How much moo-juice should you pour down your kids’ throats? Maybe less than has been the conventional wisdom — and maybe not. A new review article in the medical journal Pediatrics that suggests less dairy-derived calcium in childrens’ diets is being challenged by the dairy industry as a screen for promoting vegetarian agendas.

An abstract of the article, “Calcium, Dairy Products, and Bone Health in Children and Young Adults: A Reevaluation of the Evidence” (catchy title!) can be found here.

Personally, I’ve never been much on milk and related products. I’d just as soon have calcium-infused orange juice. And my boss raised her daughter on a low-dairy diet, substituting other calcium sources like broccoli, almonds and such; the kid is now 17, something like 5′8″, and athletic as anybody. So it wouldn’t be surprising to find that dairy’s benefits are overhyped.

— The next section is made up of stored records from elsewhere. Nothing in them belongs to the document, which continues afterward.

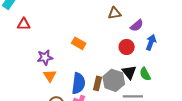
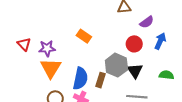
red triangle: (24, 24) -> (24, 44), moved, turned 40
green semicircle: (145, 74) -> (166, 75), moved, turned 120
orange triangle: (50, 76) -> (51, 68), size x1.5
gray hexagon: (114, 80) -> (116, 65), moved

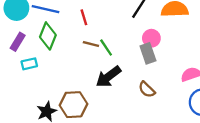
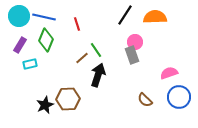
brown line: (91, 44) -> (82, 58), moved, turned -56
black arrow: (108, 77) -> (98, 75), turned 145
brown semicircle: (147, 89) -> (145, 100), moved

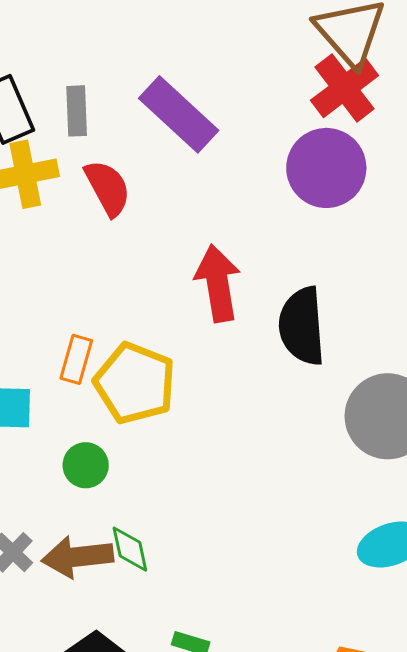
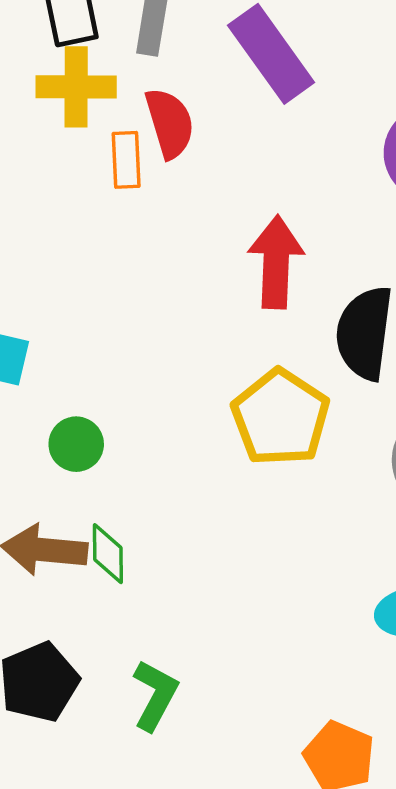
orange rectangle: (76, 359) -> (126, 160), moved, turned -30
yellow pentagon: (135, 383) -> (281, 417), moved

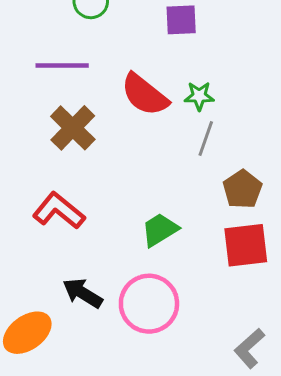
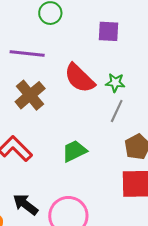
green trapezoid: (160, 230) -> (74, 151), moved

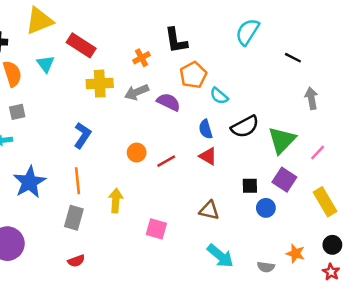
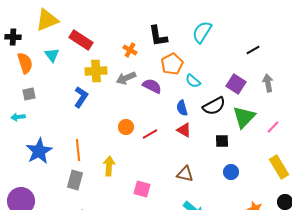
cyan semicircle: (247, 32) -> (202, 32), moved
orange cross: (142, 58) -> (130, 50), turned -32
black line: (293, 58) -> (253, 50), turned -56
blue L-shape: (82, 135) -> (81, 97), moved
purple square: (284, 180) -> (236, 84), moved
black square: (250, 186) -> (222, 141), moved

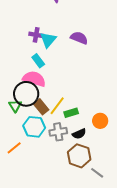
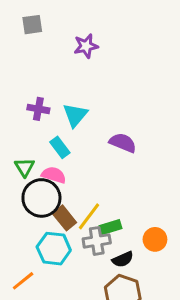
purple cross: (36, 35) -> (38, 109), moved
purple semicircle: (79, 38) -> (123, 143), moved
pink semicircle: (34, 79) -> (54, 175), size x0.7
green triangle: (15, 106) -> (25, 167), moved
gray cross: (58, 132) -> (97, 241), moved

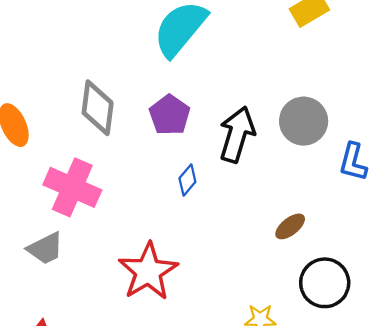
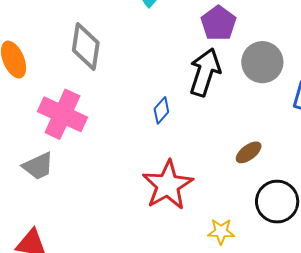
purple pentagon: (170, 115) -> (218, 23), moved
red star: (148, 271) -> (168, 185), moved

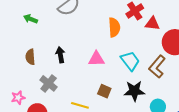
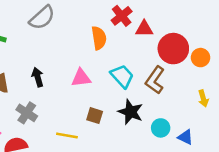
black star: (134, 91) -> (131, 112), turned 30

The counterattack by dairy producers follows a trend of late, similar to the Florida Department of Citrus’ PR efforts against recent problem findings with grapefruit juice’s health benefits. It’s a system of checks of balances, and a deft use of public relations strategy; still, I’m not sure if it’s a favorable development. Industry interests aren’t going to present anything but a favorably sanitized story that doesn’t have to be particularly deep to be effective. The long-term result is the intimidation of researchers from making definitive statements.